Internal controls were not “sufficiently robust” to enable accurate financial reporting, said PricewaterhouseCoopers, which resigned from auditing the Newcastle-based developer’s accounts leading it to appoint a different firm.
In a letter to High Street Group chairman Gary Forrest, dated September 2020 but only uploaded to Companies House in the past week, PWC said set out the reasons it ceased holding office as the group’s auditor last year.
“Since our appointment we have obtained information that leads us to conclude that the company’s control environment is not sufficiently robust to enable us to obtain reliable audit evidence,” the letter said.
“Management has failed to provide accurate and timely explanations in response to specific questions, nor has complete evidence been provided in response to those questions.”
The letter continued: “There have been delays in the provision of information to us for an extended period…Further, the information has not been of the required quality despite discussions with management in this regard, which leaves us unable to reach a conclusion on our testing.”

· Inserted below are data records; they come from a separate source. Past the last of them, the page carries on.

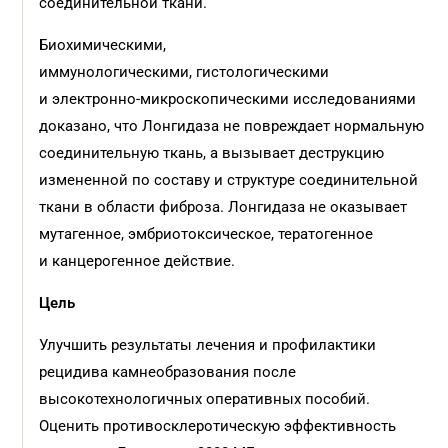
соединительной ткани.
Биохимическими,
иммунологическими, гистологическими
и электронно-микроскопическими исследованиями
доказано, что Лонгидаза не повреждает нормальную
соединительную ткань, а вызывает деструкцию
измененной по составу и структуре соединительной
ткани в области фиброза. Лонгидаза не оказывает
мутагенное, эмбриотоксическое, тератогенное
и канцерогенное действие.
Цель
Улучшить результаты лечения и профилактики
рецидива камнеобразования после
высокотехнологичных оперативных пособий.
Оценить противосклеротическую эффективность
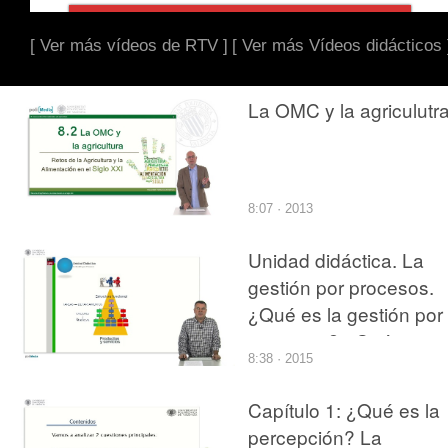
[ Ver más vídeos de RTV ]
[ Ver más Vídeos didácticos 
La OMC y la agriculutr
8:07 · 2013
Unidad didáctica. La
gestión por procesos.
¿Qué es la gestión por
procesos? ¿Qué es un
8:38 · 2015
proceso?
Capítulo 1: ¿Qué es la
percepción? La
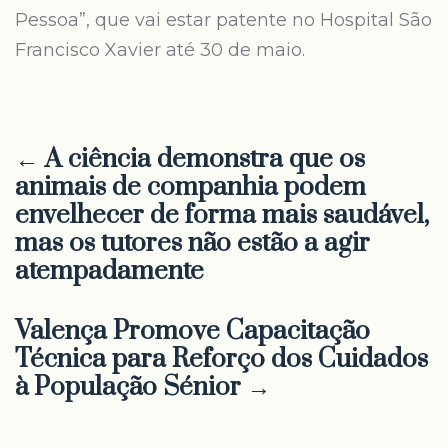
Pessoa”, que vai estar patente no Hospital São
Francisco Xavier até 30 de maio.
← A ciência demonstra que os
animais de companhia podem
envelhecer de forma mais saudável,
mas os tutores não estão a agir
atempadamente
Valença Promove Capacitação
Técnica para Reforço dos Cuidados
à População Sénior →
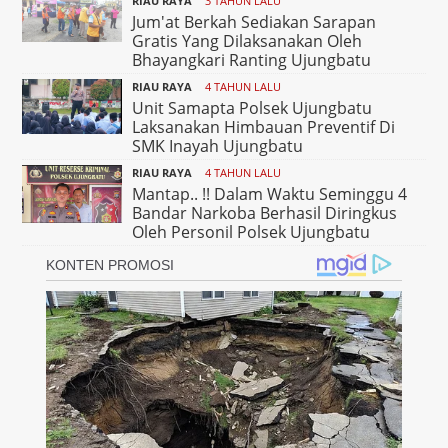
RIAU RAYA
3 TAHUN LALU
Jum'at Berkah Sediakan Sarapan
Gratis Yang Dilaksanakan Oleh
Bhayangkari Ranting Ujungbatu
RIAU RAYA
4 TAHUN LALU
Unit Samapta Polsek Ujungbatu
Laksanakan Himbauan Preventif Di
SMK Inayah Ujungbatu
RIAU RAYA
4 TAHUN LALU
Mantap.. !! Dalam Waktu Seminggu 4
Bandar Narkoba Berhasil Diringkus
Oleh Personil Polsek Ujungbatu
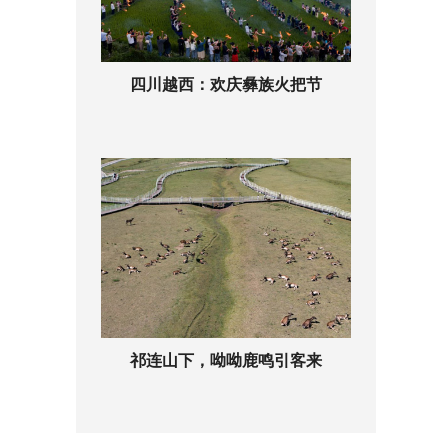
四川越西：欢庆彝族火把节
祁连山下，呦呦鹿鸣引客来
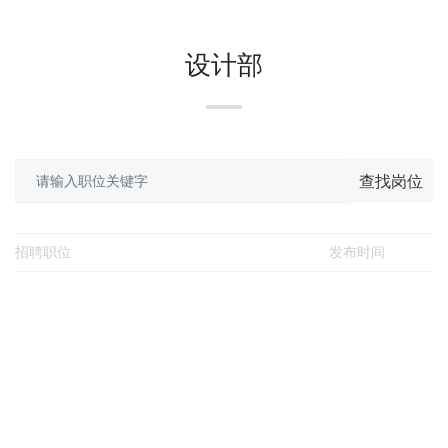
设计部
查找岗位
招聘职位
发布时间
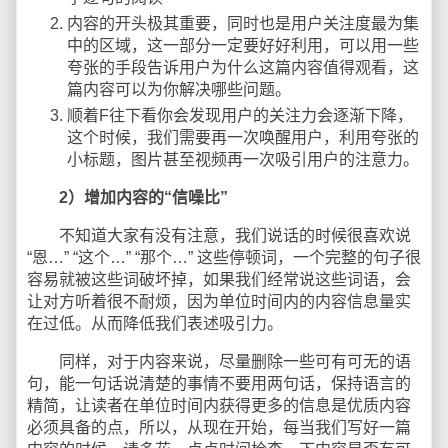
内容的开头极其重要，同时也是用户关注度最为集
中的区域，这一部分一定要好好利用，可以用一些
夸张的手段告诉用户为什么这篇内容值得观看，这
篇内容可以为你解决哪些问题。
顺着F往下看你会发现用户的关注力会逐渐下降，
这个时候，我们需要再一次唤醒用户，利用夸张的
小标题，图片甚至视频再一次吸引用户的注意力。
2）增加内容的“信噪比”
不知道大家有没有注意，我们说话的时候很喜欢说
“恩…” “这个…” “那个…” 这些停顿词，一个完整的句子很
容易就被这些词破坏掉，如果我们经常说这些词语，会
让对方听着很不耐烦，因为单位时间内的内容信息量实
在过低。从而降低我们表述吸引力。
同样，对于内容来说，尽量删除一些可有可无的语
句，能一句话说清楚的事情不要用两句话，保持语言的
精简，让读者在单位时间内获得更多的信息是优质内容
必须具备的点，所以，从现在开始，每当我们写好一篇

PWC was hired to audit High Street’s financial accounts for the year ended 31 December 2018, which remain overdue along with the next accounts for the year ended 29 December 2019, according to Companies House.

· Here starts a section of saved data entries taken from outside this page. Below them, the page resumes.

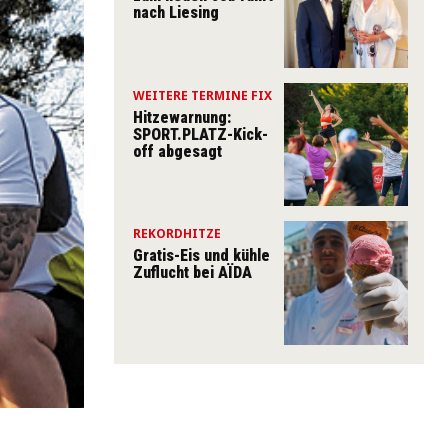
nach Liesing
WEITERE TERMINE FIX
Hitzewarnung:
SPORT.PLATZ-Kick-
off abgesagt
REKORDHITZE
Gratis-Eis und kühle
Zuflucht bei AÏDA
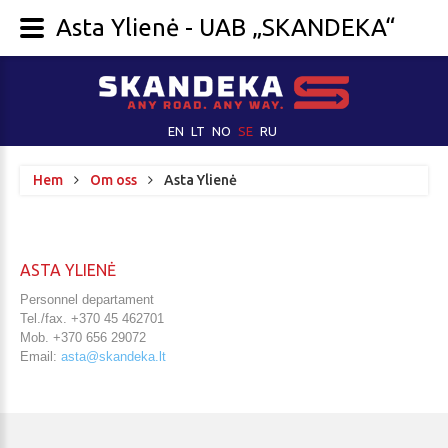
Asta Ylienė - UAB „SKANDEKA“
EN
LT
NO
SE
RU
Hem
Om oss
Asta Ylienė
ASTA
YLIENĖ
Personnel departament
Tel./fax. +370 45 462701
Mob. +370 656 29072
Email:
asta@skandeka.lt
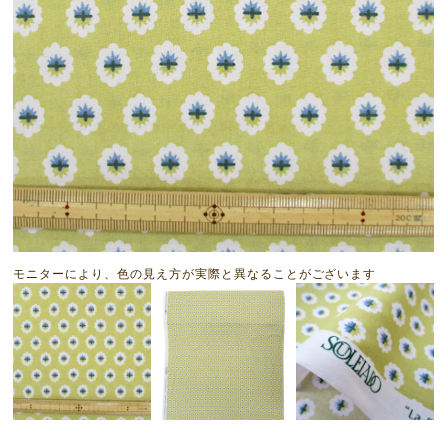
モニターにより、色の見え方が実際と異なることがございます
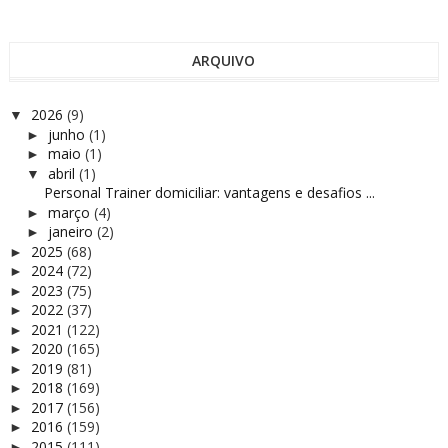
ARQUIVO
2026
(9)
▼
junho
(1)
►
maio
(1)
►
abril
(1)
▼
Personal Trainer domiciliar: vantagens e desafios ...
março
(4)
►
janeiro
(2)
►
2025
(68)
►
2024
(72)
►
2023
(75)
►
2022
(37)
►
2021
(122)
►
2020
(165)
►
2019
(81)
►
2018
(169)
►
2017
(156)
►
2016
(159)
►
2015
(111)
►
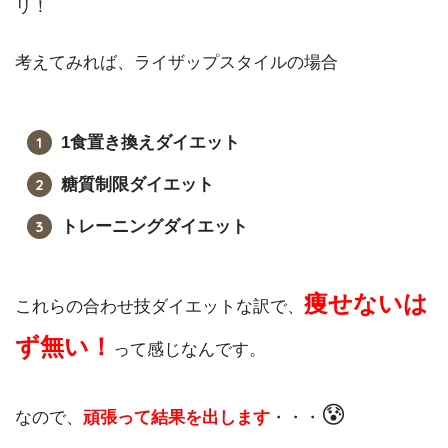
リ！
考えてみれば、ライザップスタイルの場合
1食置き換えダイエット
糖質制限ダイエット
トレーニングダイエット
痩せないは
これらの合わせ技ダイエットな訳で、
ず無い！
って感じなんです。
😰
なので、
頑張って結果を出します
・・・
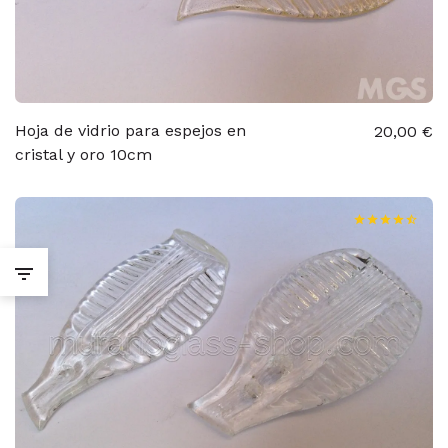
Hoja de vidrio para espejos en
20,00 €
cristal y oro 10cm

After PWC’s departure, High Street appointed local North East accountancy practice, Haines Watts, which it says is close to filing the 2018 accounts.
A spokesperson for High Street Group said: “PWC was only engaged for one audit. Haines Watts has picked up the work and confirmed that adequate accounting records were in place enabling it to deliver the accounts within three months.”
The group declined to provide further comment on PWC’s stated reasons for its departure.
The spotlight has been on High Street in recent months following a High Court battle involving one of its subsidiaries, High Street Rooftop Holdings, which subsequently collapsed into administration last September.
Administrators at FRP Advisory were appointed to the company, which specialised in developing residential units on rooftops, mainly in London, following a legal dispute with one of its creditors over High Street Rooftop’s failure to repay around £20m in loans from Korean backers.
According to court documents, Forrest had suggested to his backers that the loans be redeployed to other High Street Group residential schemes, including the £29m Middlewood Plaza in Salford and three projects outside the North West.
The court case and administration cast uncertainty over High Street’s real estate projects including the 127-unit Middlewood Plaza, which it is developing through a special purpose vehicle called Rodus Developments.
A High Street spokesperson told Place North West that the private rented sector project was on track to complete this month and that the administration had had no impact on the wider group finances. Construction is understood to still be on schedule, but the spokesperson was this week unable to supply further details.
High Street’s other North West interests include Anchorage 3 and 4 at Salford Quays, which the group intends to redevelop into a 130-apartment office-to-residential scheme, and a joint venture with Logik Developments to deliver a £100m, 355-apartment scheme at Arundel Street in Manchester’s Castlefield.
Meanwhile, in Warrington, High Street’s £48.7m Cheshire Junction – an eight-storey block of 362 apartments on John Street – has been delayed as the group reviews its delivery programme, Place North West reported in February.
An earlier version of this story incorrectly stated that Middlewood Plaza was part of a wider masterplan for Scarborough Group International’s Middlewood Locks project. We are sorry for the mistake.